WHAT NEEDS TO BE DONE>
The required result is an exact copy of the material from the line with "Ricordiamo gli orari" through its final line, both ends included.

********************

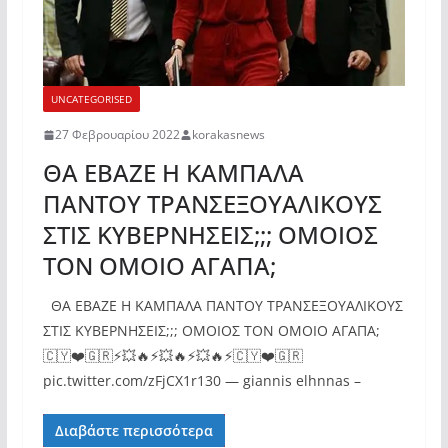
UNCATEGORISED
27 Φεβρουαρίου 2022
korakasnews
ΘΑ ΕΒΑΖΕ Η ΚΑΜΠΑΛΑ
ΠΑΝΤΟΥ ΤΡΑΝΣΕΞΟΥΑΛΙΚΟΥΣ
ΣΤΙΣ ΚΥΒΕΡΝΗΣΕΙΣ;;; ΟΜΟΙΟΣ
ΤΟΝ ΟΜΟΙΟ ΑΓΑΠΑ;
ΘΑ ΕΒΑΖΕ Η ΚΑΜΠΑΛΑ ΠΑΝΤΟΥ ΤΡΑΝΣΕΞΟΥΑΛΙΚΟΥΣ
ΣΤΙΣ ΚΥΒΕΡΝΗΣΕΙΣ;;; ΟΜΟΙΟΣ ΤΟΝ ΟΜΟΙΟ ΑΓΑΠΑ;
🇨🇾❤️🇬🇷⚡️💥🔥⚡️💥🔥⚡️💥🔥⚡️🇨🇾❤️🇬🇷
pic.twitter.com/zFjCX1r130 — giannis elhnnas –
Διαβάστε περισσότερα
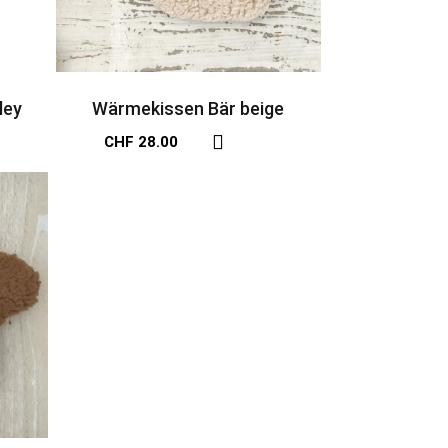
ley
Wärmekissen Bär beige
CHF 28.00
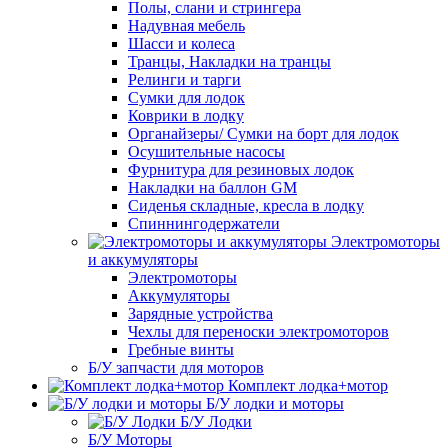
Полы, слани и стрингера
Надувная мебель
Шасси и колеса
Транцы, Накладки на транцы
Релинги и тарги
Сумки для лодок
Коврики в лодку
Органайзеры/ Сумки на борт для лодок
Осушительные насосы
Фурнитура для резиновых лодок
Накладки на баллон GM
Сиденья складные, кресла в лодку
Спиннингодержатели
Электромоторы
и аккумуляторы
Электромоторы
Аккумуляторы
Зарядные устройства
Чехлы для переноски электромоторов
Гребные винты
Б/У запчасти для моторов
Комплект лодка+мотор
Б/У лодки и моторы
Б/У Лодки
Б/У Моторы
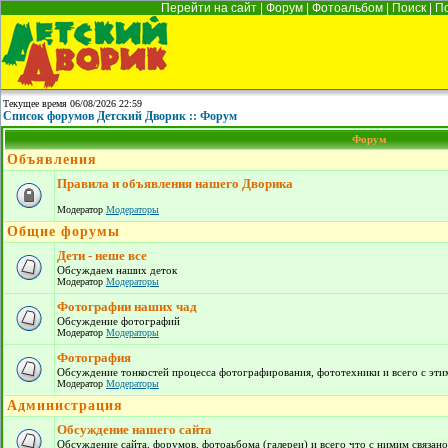
Перейти на сайт
|
Форум
|
Фотоальбом
|
Поиск
|
П
Текущее время 06/08/2026 22:59
Список форумов Детский Дворик :: Форум
Форум
Объявления
Правила и объявления нашего Дворика
Модератор
Модераторы
Общие форумы
Дети - неше все
Обсуждаем наших деток
Модератор
Модераторы
Фотографии наших чад
Обсуждение фотографий
Модератор
Модераторы
Фотография
Обсуждение тонкостей процесса фотографирования, фототехники и всего с этим
Модератор
Модераторы
Администрация
Обсуждение нашего сайта
Обсуждение сайта, форумов, фотоаьбома (галереи) и всего что с нимим связано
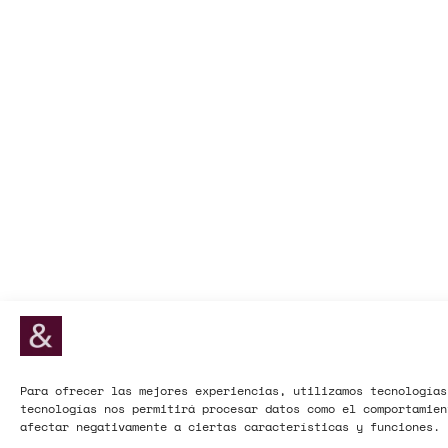
Para ofrecer las mejores experiencias, utilizamos tecnologías
tecnologías nos permitirá procesar datos como el comportamien
afectar negativamente a ciertas características y funciones.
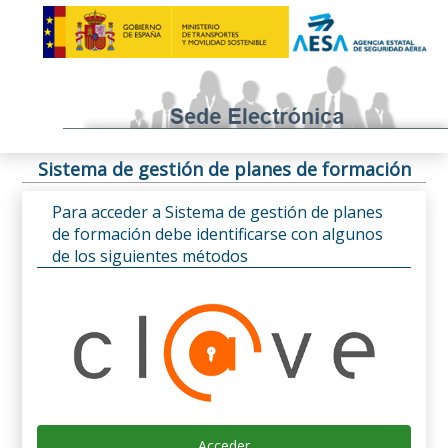
Sistema de gestión de planes de formación
Para acceder a Sistema de gestión de planes
de formación debe identificarse con algunos
de los siguientes métodos
Acceder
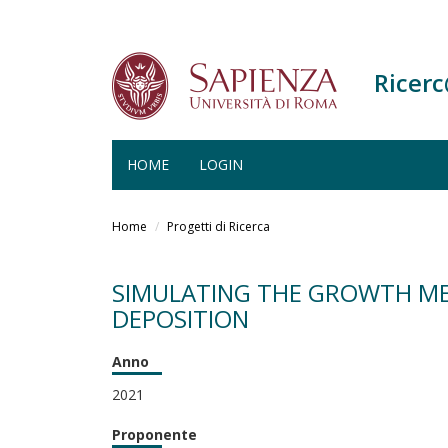
Ricer
HOME
LOGIN
Salta
al
Home
Progetti di Ricerca
contenuto
principale
SIMULATING THE GROWTH ME
DEPOSITION
Anno
2021
Proponente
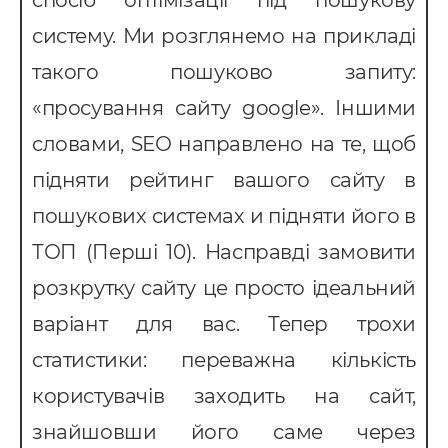
спосіб оптімізації під пошукову
провадження CRM
систему. Ми розглянемо на прикладі
pedrive
такого пошуково запиту:
ey CRM
«просування сайту google». Іншими
нтернет маркетинг
словами, SЕО направлено на те, щоб
EO
підняти рейтинг вашого сайту в
онтекст
пошукових системах и підняти його в
-автоматизація
ТОП (Перші 10). Насправді замовити
розкрутку сайту це просто ідеальний
варіант для вас. Тепер трохи
статистики: переважна кількість
користувачів заходить на сайт,
знайшовши його саме через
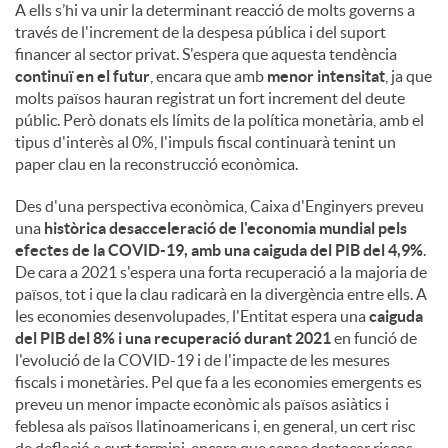
A ells s’hi va unir la determinant reacció de molts governs a
través de l'increment de la despesa pública i del suport
financer al sector privat. S'espera que aquesta tendència
continuï en el futur
, encara que amb
menor intensitat
, ja que
molts països hauran registrat un fort increment del deute
públic. Però donats els límits de la política monetària, amb el
tipus d'interès al 0%, l'impuls fiscal continuarà tenint un
paper clau en la reconstrucció econòmica.
Des d'una perspectiva econòmica, Caixa d'Enginyers preveu
una
històrica desacceleració de l'economia mundial pels
efectes de la COVID-19, amb una caiguda del PIB del 4,9%
.
De cara a 2021 s'espera una forta recuperació a la majoria de
països, tot i que la clau radicarà en la divergència entre ells. A
les economies desenvolupades, l'Entitat espera una
caiguda
del PIB del 8% i una recuperació durant 2021
en funció de
l'evolució de la COVID-19 i de l'impacte de les mesures
fiscals i monetàries. Pel que fa a les economies emergents es
preveu un menor impacte econòmic als països asiàtics i
feblesa als països llatinoamericans i, en general, un cert risc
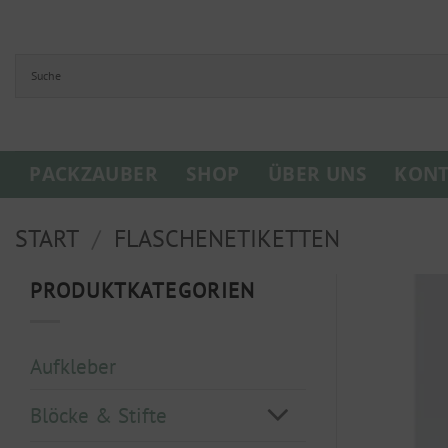
Zum
Inhalt
springen
PACKZAUBER
SHOP
ÜBER UNS
KONT
START
/
FLASCHENETIKETTEN
PRODUKTKATEGORIEN
Aufkleber
Blöcke & Stifte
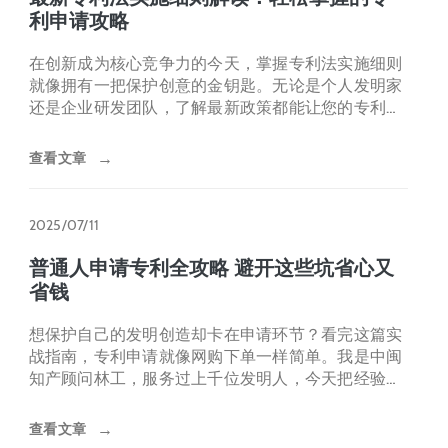
利申请攻略
在创新成为核心竞争力的今天，掌握专利法实施细则
就像拥有一把保护创意的金钥匙。无论是个人发明家
还是企业研发团队，了解最新政策都能让您的专利申
请事半功倍。本文用最通
查看文章
→
2025/07/11
普通人申请专利全攻略 避开这些坑省心又
省钱
想保护自己的发明创造却卡在申请环节？看完这篇实
战指南，专利申请就像网购下单一样简单。我是中闽
知产顾问林工，服务过上千位发明人，今天把经验浓
缩成直白干货，帮你少走
查看文章
→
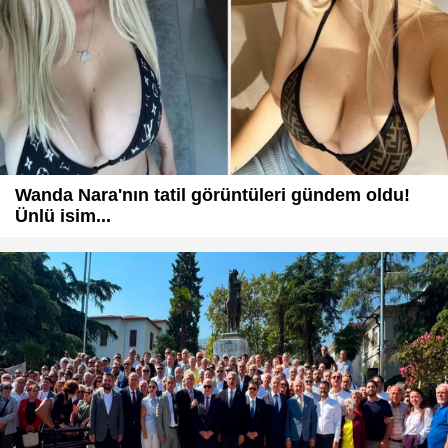
Wanda Nara'nın tatil görüntüleri gündem oldu!
Ünlü isim...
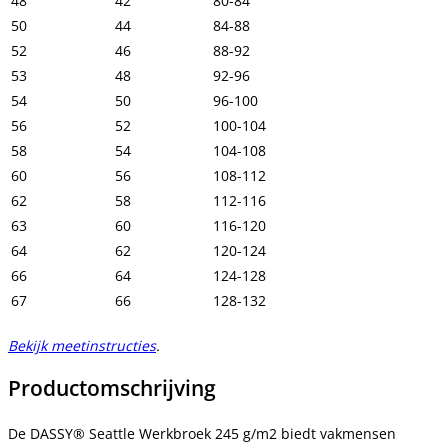
48
42
80-84
50
44
84-88
52
46
88-92
53
48
92-96
54
50
96-100
56
52
100-104
58
54
104-108
60
56
108-112
62
58
112-116
63
60
116-120
64
62
120-124
66
64
124-128
67
66
128-132
Bekijk meetinstructies
.
Productomschrijving
De DASSY® Seattle Werkbroek 245 g/m2 biedt vakmensen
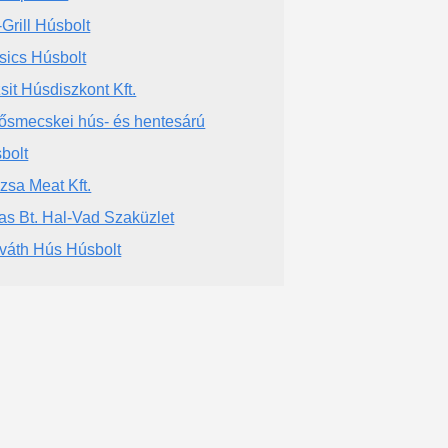
-Grill Húsbolt
isics Húsbolt
sit Húsdiszkont Kft.
ősmecskei hús- és hentesárú
bolt
zsa Meat Kft.
as Bt. Hal-Vad Szaküzlet
váth Hús Húsbolt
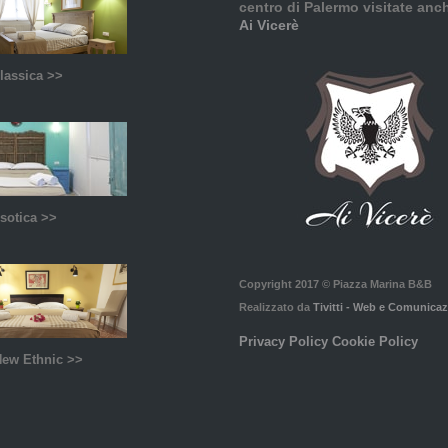
centro di Palermo visitate anch
Ai Vicerè
lassica >>
sotica >>
Copyright 2017 © Piazza Marina B&B
Realizzato da
Tivitti - Web e Comunica
Privacy Policy
Cookie Policy
New Ethnic >>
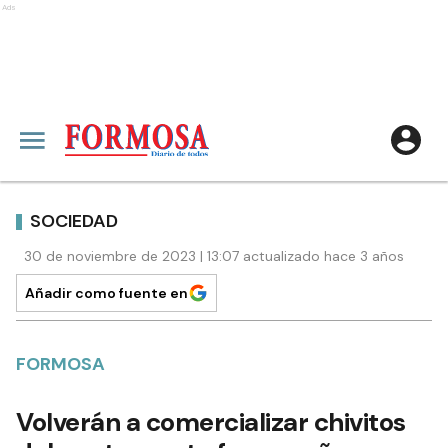
Ads
SOCIEDAD
30 de noviembre de 2023 | 13:07 actualizado hace 3 años
Añadir como fuente en
FORMOSA
Volverán a comercializar chivitos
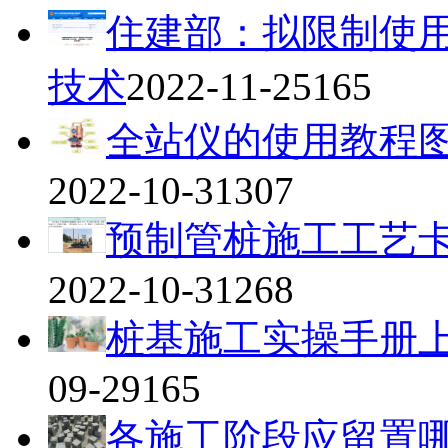
住建部：拟限制使用
技术
2022-11-25
165
全站仪的使用教程
2022-10-31
307
预制管桩施工工艺
2022-10-31
268
桩基施工实操手册
09-29
165
各施工阶段应留置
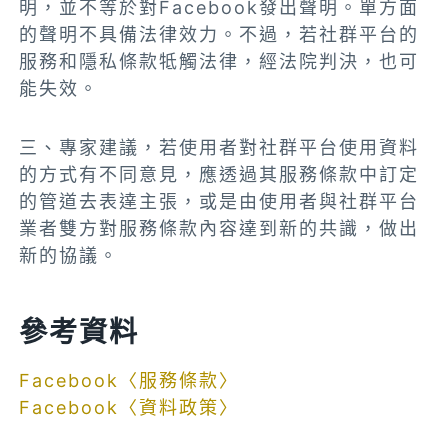
明，並不等於對Facebook發出聲明。單方面
的聲明不具備法律效力。不過，若社群平台的
服務和隱私條款牴觸法律，經法院判決，也可
能失效。
三、專家建議，若使用者對社群平台使用資料
的方式有不同意見，應透過其服務條款中訂定
的管道去表達主張，或是由使用者與社群平台
業者雙方對服務條款內容達到新的共識，做出
新的協議。
參考資料
Facebook〈服務條款〉
Facebook〈資料政策〉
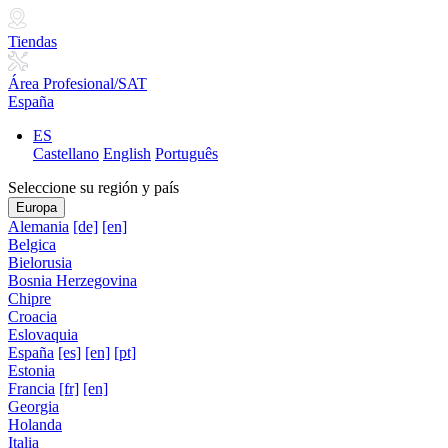
Tiendas
Área Profesional/SAT
España
ES
Castellano
English
Português
Seleccione su región y país
Europa
Alemania
[de]
[en]
Belgica
Bielorusia
Bosnia Herzegovina
Chipre
Croacia
Eslovaquia
España
[es]
[en]
[pt]
Estonia
Francia
[fr]
[en]
Georgia
Holanda
Italia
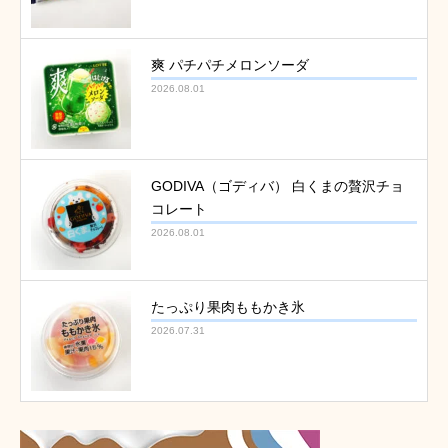
爽 パチパチメロンソーダ
2026.08.01
GODIVA（ゴディバ） 白くまの贅沢チョ
コレート
2026.08.01
たっぷり果肉ももかき氷
2026.07.31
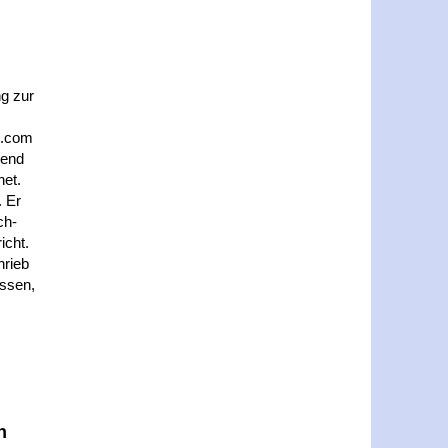
ng zur
t.com
send
net.
. Er
ch-
icht.
hrieb
assen,
n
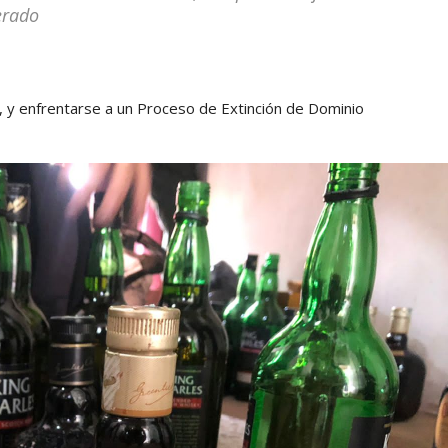
erado
o, y enfrentarse a un Proceso de Extinción de Dominio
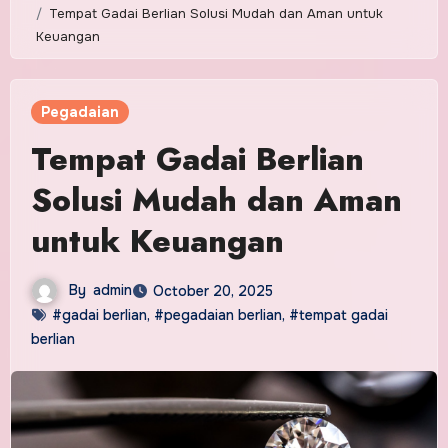
Tempat Gadai Berlian Solusi Mudah dan Aman untuk
Keuangan
Pegadaian
Tempat Gadai Berlian
Solusi Mudah dan Aman
untuk Keuangan
By
admin
October 20, 2025
#gadai berlian
,
#pegadaian berlian
,
#tempat gadai
berlian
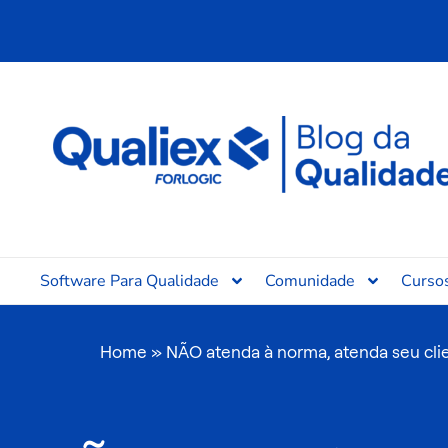
Ir
para
o
conteúdo
Software Para Qualidade
Comunidade
Curso
Home
»
NÃO atenda à norma, atenda seu cli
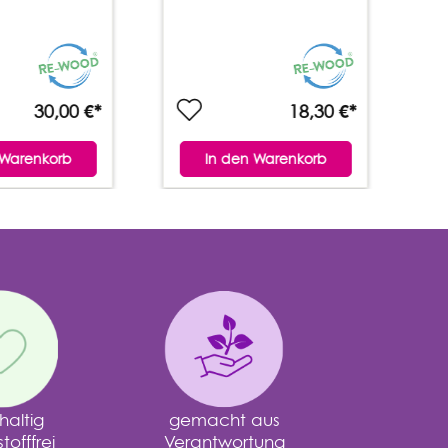
30,00 €*
18,30 €*
 Warenkorb
In den Warenkorb
altig
gemacht aus
offfrei
Verantwortung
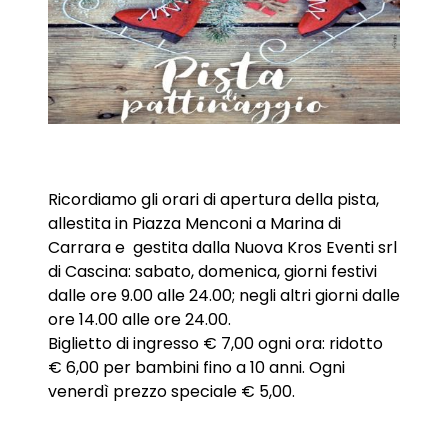
Ricordiamo gli orari di apertura della pista,
allestita in Piazza Menconi a Marina di
Carrara e gestita dalla Nuova Kros Eventi srl
di Cascina: sabato, domenica, giorni festivi
dalle ore 9.00 alle 24.00; negli altri giorni dalle
ore 14.00 alle ore 24.00.
Biglietto di ingresso € 7,00 ogni ora: ridotto
€ 6,00 per bambini fino a 10 anni. Ogni
venerdì prezzo speciale € 5,00.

********************

ANSWER TO THE PROBLEM>
Ricordiamo gli orari di apertura della pista,
allestita in Piazza Menconi a Marina di
Carrara e gestita dalla Nuova Kros Eventi srl
di Cascina: sabato, domenica, giorni festivi
dalle ore 9.00 alle 24.00; negli altri giorni dalle
ore 14.00 alle ore 24.00.
Biglietto di ingresso € 7,00 ogni ora: ridotto
€ 6,00 per bambini fino a 10 anni. Ogni
venerdì prezzo speciale € 5,00.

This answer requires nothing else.